Celle-ci affecte principalement les élites de la terre dont les revenus dépendent de l’état des marchés : les viticulteurs, les céréaliers capitalistes du Bassin parisien et les propriétaires rentiers qui, bien organisés, manifestent très vite leur mécontentement.
Les élites monarchistes hostiles à Napoléon III accusent le libre-échange et la concurrence déloyale d’être responsables des « souffrances agricoles ». Ils estiment que les agriculteurs étrangers produisent avec moins de contraintes fiscales et législatives. Beaucoup d’entre eux font partie d’associations agricoles et s’expriment au nom des millions de cultivateurs français.
Les paysans ne ressentent pourtant pas vraiment cette crise. Le gouvernement réagit de façon inappropriée et défend à tout prix sa politique. Il exhorte les cultivateurs à réduire leurs emblavures (terres ensemencées), à produire de la viande, à mettre en pratique la logique productiviste.
Les autorités et les libre-échangistes croient que l’économie de subsistance est la source de la crise. Le discours gouvernemental n’est que partiellement audible pour les élites en colère. Elles réclament soit un allègement des charges pour être plus compétitives, soit l’instauration de mesures protectionnistes. Alors que ce « malaise temporaire » met à l’épreuve la capacité de résistance des rentiers et des capitalistes du sol, le débat public concourt à en faire une crise d’adaptation du modèle agricole de subsistance aux lois du marché. La politisation de la contestation conduit Napoléon III à ouvrir une vaste enquête, en 1866, dans le but de rechercher et de remédier aux causes de la crise agricole.
L’enquête agricole de 1866-1870 : le triomphe du productivisme ?

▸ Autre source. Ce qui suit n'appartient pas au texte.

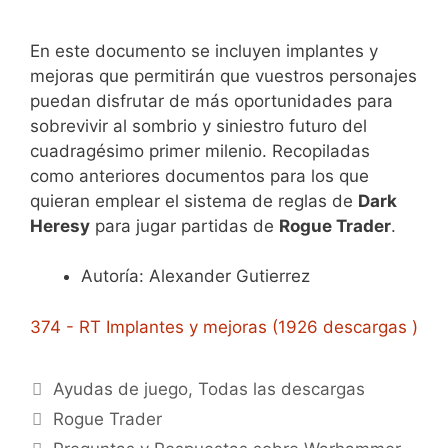
En este documento se incluyen implantes y
mejoras que permitirán que vuestros personajes
puedan disfrutar de más oportunidades para
sobrevivir al sombrio y siniestro futuro del
cuadragésimo primer milenio. Recopiladas
como anteriores documentos para los que
quieran emplear el sistema de reglas de
Dark
Heresy
para jugar partidas de
Rogue Trader
.
Autoría: Alexander Gutierrez
374 - RT Implantes y mejoras (1926 descargas )
Categorías
Ayudas de juego
,
Todas las descargas
Etiquetas
Rogue Trader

L’enquête agricole de 1866-1870 est la plus grande investigation organisée par un État européen au XIXe siècle. Le gouvernement institue des commissions dans chaque département pour auditionner les agriculteurs, mais aussi toutes autres personnes voulant être entendues. Les commissions se composent de notables, c’est-à-dire des nobles ou des bourgeois fortunés et influents auprès des populations rurales. La France des 89 départements est divisée en 28 circonscriptions. Comme il n’existe pas de véritable ministère de l’Agriculture, ce sont des commissaires délégués par le pouvoir et les préfets qui se chargent de superviser l’enquête.
L’administration invite les associations agricoles et les conseils généraux à répondre à un questionnaire de 80 pages.
Il ne s’agit pas d’établir un tableau complet des campagnes françaises, mais d’inventorier les progrès agricoles réalisés et ceux qui sont encore à effectuer. L’agriculture de subsistance, jugée routinière, n’intéresse pas les enquêteurs, sauf pour la critiquer.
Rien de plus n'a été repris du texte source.